The twitter API provides access not only to the timeline of users or for creating and publishing tweets but also to collect tweets in a certain area or with defined search items.
In this post I would like to show you, how to collect tweets in real time as well as "historic" tweets. By historic we need to state that it is not possible to access tweets older then 2 weeks by default.
First of all we will fetch tweets using Python and the tweepy library. To use the tweepy library we will embed this as a Python toolbox into ArcGIS Pro. Additionally you will need a twitter account and an app with keys.
Unfortunately Tweepy is not listed in the ArcGIS Pro Python Package Manager. But the Tweepy library is hosted on git and can be either installed from source as well as by using pip/easy install. In the latter you simply type
pip install tweepy
In the former, clone the repo and install install it:
git clone https://github.com/tweepy/tweepy.git
cd tweepy
python setup.py install
I would recommend to use the pip-install as pip also enables you to install other libraries by this beautiful single line and keeps track of all Prerequisites needed for installing a library.
To get the needed keys to authenticate your application you will need to create an app at the developer section of Twitter.
This short video explains how:
To create a Python Toolbox is quite simple: Click on the "Toolbox" icon within the "Insert" ribbon and select "New Python Toolbox".
Once you've done this, you're able to customize the toolbox regarding the needs of the workflow.

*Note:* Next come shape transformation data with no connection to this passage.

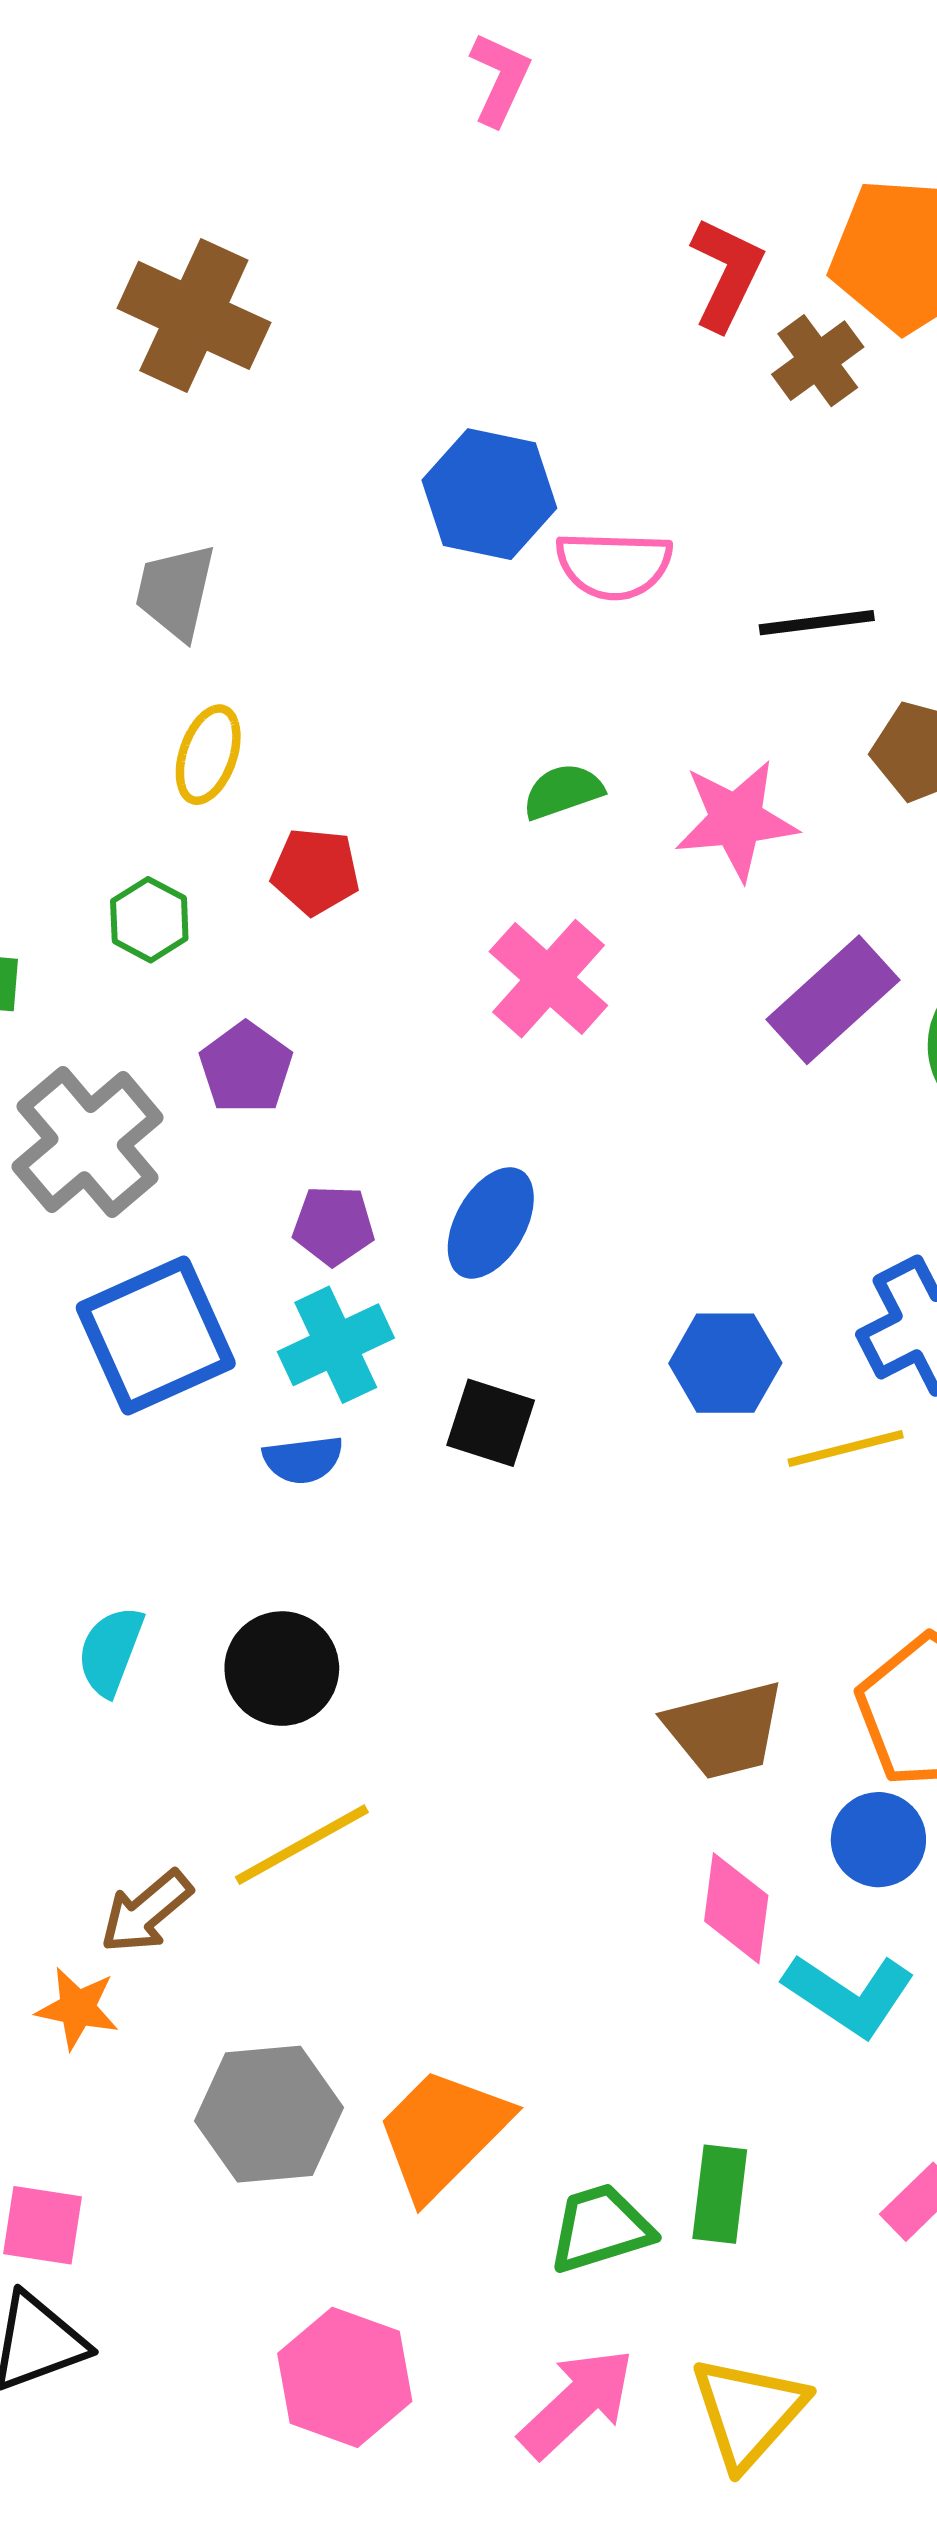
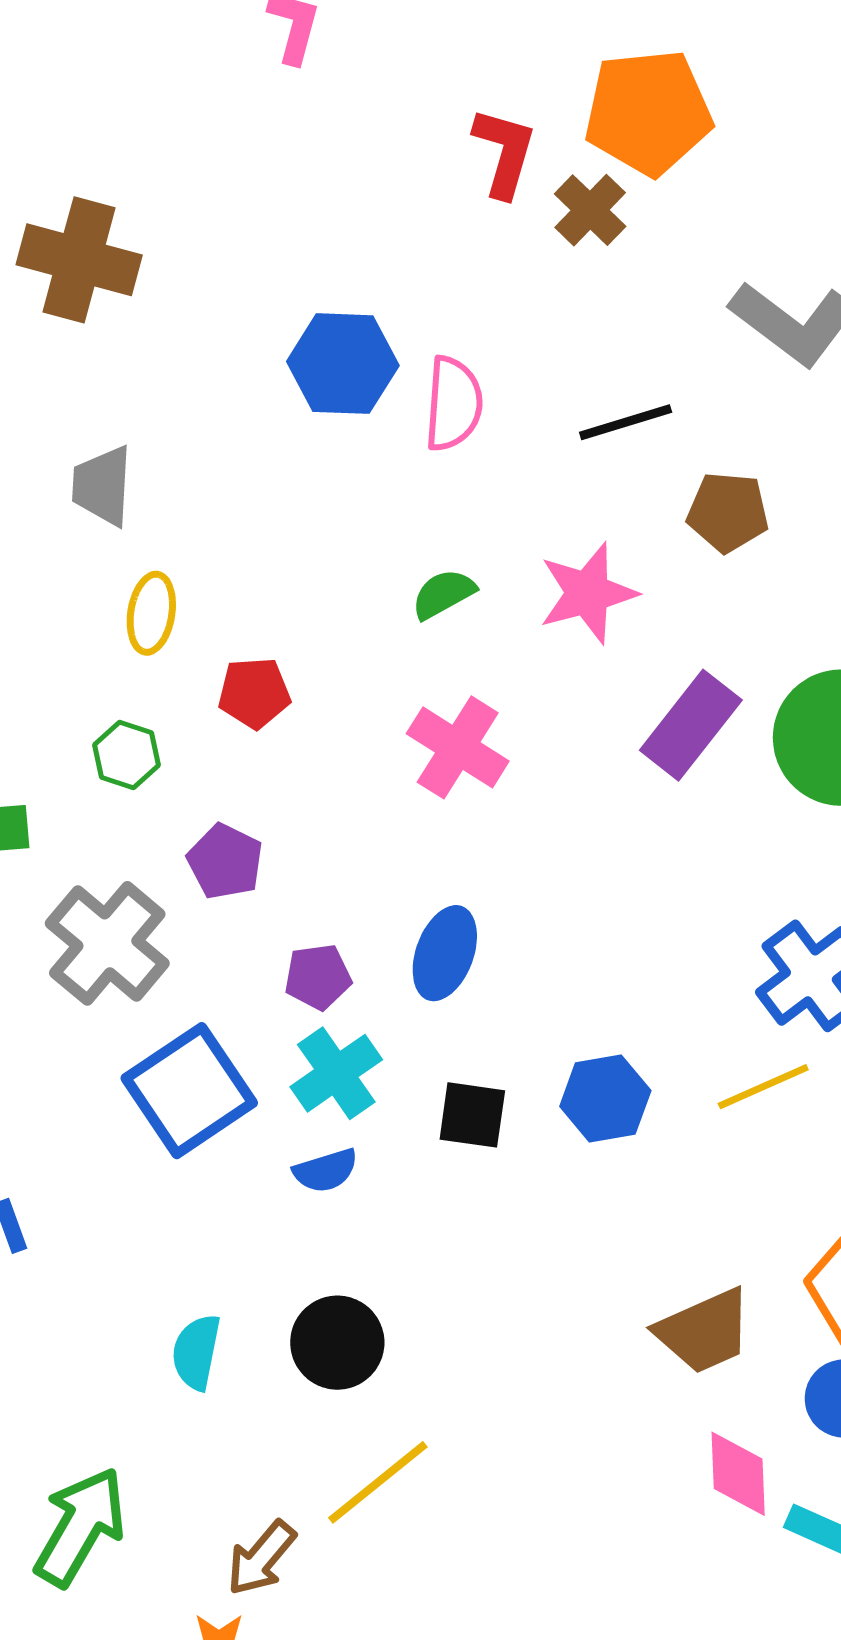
pink semicircle: (614, 565) -> (453, 404), turned -78
blue hexagon: (725, 1363) -> (605, 1098), moved

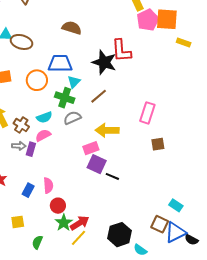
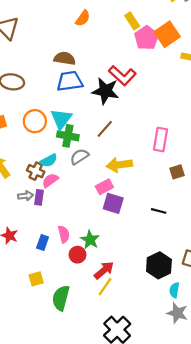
orange square: (167, 19) -> (167, 34), turned -30
red L-shape: (121, 51) -> (122, 75), turned -35
blue trapezoid: (60, 64) -> (70, 81), moved
cyan triangle: (74, 82) -> (61, 119), moved, size x1.5
brown cross: (21, 125) -> (36, 171), moved
black line: (112, 176) -> (159, 211), moved
green star: (64, 223) -> (90, 240), moved
black hexagon: (119, 235) -> (159, 265), moved
green semicircle: (37, 242) -> (61, 298), size x1.6
cyan semicircle: (140, 250) -> (174, 290), turned 72

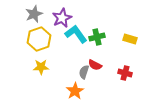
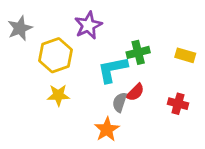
gray star: (34, 14) -> (20, 28), moved
cyan L-shape: (76, 34) -> (112, 70), moved, turned -65
red semicircle: (95, 65) -> (135, 92), turned -72

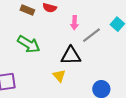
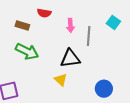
brown rectangle: (27, 10) -> (22, 25), moved
gray line: (92, 35) -> (89, 36), turned -42

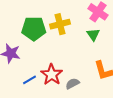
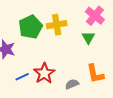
green pentagon: (34, 29) -> (31, 27), turned -30
gray semicircle: (73, 84) -> (72, 84), moved

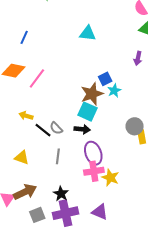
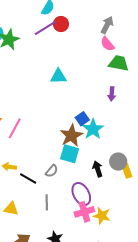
cyan star: (114, 91) -> (93, 129), size x1.5
gray semicircle: (56, 128) -> (52, 171), moved, turned -88
black arrow: (82, 129) -> (98, 169), moved, turned -105

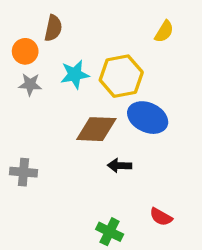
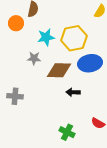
gray star: (30, 84) -> (34, 58), moved
blue ellipse: (148, 118) -> (90, 63), turned -35

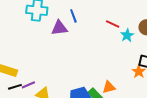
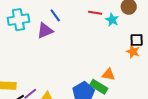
orange triangle: (109, 87) -> (108, 75), turned 40

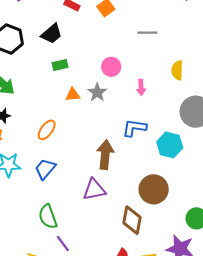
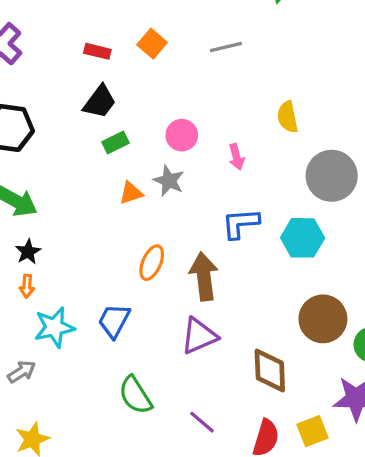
gray line: (147, 33) -> (226, 47), moved
black trapezoid: (52, 34) -> (100, 102), moved
green rectangle: (60, 65) -> (116, 142), moved
orange ellipse: (47, 130) -> (152, 263), moved
brown circle: (154, 189) -> (323, 319), moved
purple line: (63, 243) -> (202, 422), moved

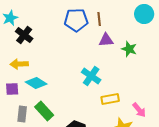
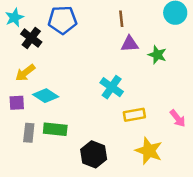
blue pentagon: (76, 20) -> (62, 20), moved
yellow arrow: (19, 64) -> (25, 73), turned -36
pink arrow: (139, 110) -> (178, 118), moved
green rectangle: (44, 111) -> (55, 129), turned -42

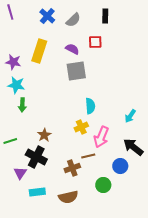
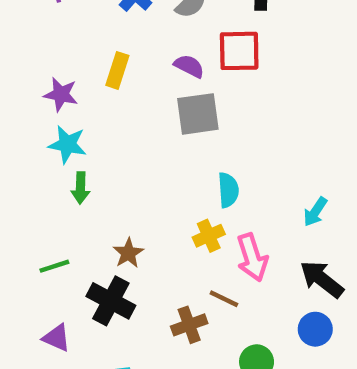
red square: (95, 42) -> (239, 51), size x1.5
yellow rectangle: (39, 51) -> (117, 70), size x0.7
pink arrow: (101, 137) -> (252, 257), turned -40
brown line: (88, 156) -> (224, 299), turned 40
blue circle: (120, 166) -> (315, 329), moved
purple triangle: (20, 173) -> (57, 338), moved, turned -40

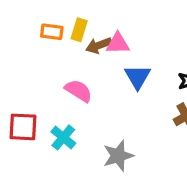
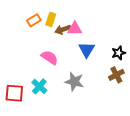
orange rectangle: (52, 32) -> (34, 20), turned -40
red square: (23, 127) -> (14, 93), moved
gray star: (118, 156) -> (74, 82), moved, turned 30

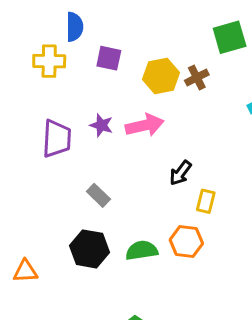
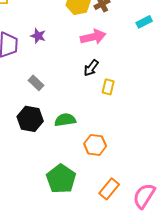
pink arrow: (145, 125) -> (93, 37), moved
orange hexagon: (186, 242) -> (95, 145), moved

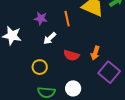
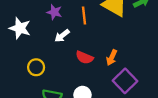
yellow circle: (40, 67) -> (36, 67), moved

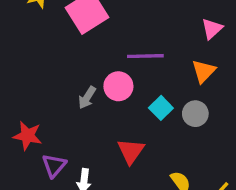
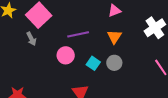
pink triangle: (212, 29) -> (115, 11), turned 32
gray arrow: (87, 98) -> (31, 39), moved, turned -48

First: let us create the inputs for our tweet collecting nightmare. As the code needs keywords, the API keys and some more inputs we should decide whether some parameters should be able to customize on the frontend or not. The list of parameters is as follows:
All the parameters could be part of the GUI but in fact the GUI will be connected to a certain APP-id on the twitter account and keys will not change on a regular basis. Therefore we will design the parameter section (function getParameterInfo) of our Python-toolbox as follows:
def getParameterInfo(self):
'''Define parameter definitions'''
hashtags = arcpy.Parameter(
displayName='Search String',
name='hashtags',
datatype='GPString',
parameterType='Optional',
direction='Input')
out_feature = arcpy.Parameter(
displayName='Output Point Feature Class Name',
name='out_feature',
datatype='GPString',
parameterType='Required',
direction='Output')
Extent = arcpy.Parameter(
displayName='Extent',
name='Lat',
datatype='GPExtent',
parameterType='Optional',
direction='Input')
locationType = arcpy.Parameter(
displayName='Location Type',
name='locType',
datatype='GPString',
parameterType='Required',
direction='Input')
locationType.filter.type = 'ValueList'
locationType.filter.list = ['user location', 'place location']
locationType.value = locationType.filter.list[0]
collType= arcpy.Parameter(
displayName='Collection Type',
name='colType',
datatype='GPString',
parameterType='Required',
direction='Input')
collType.filter.type = 'ValueList'
collType.filter.list = ['historic', 'real time']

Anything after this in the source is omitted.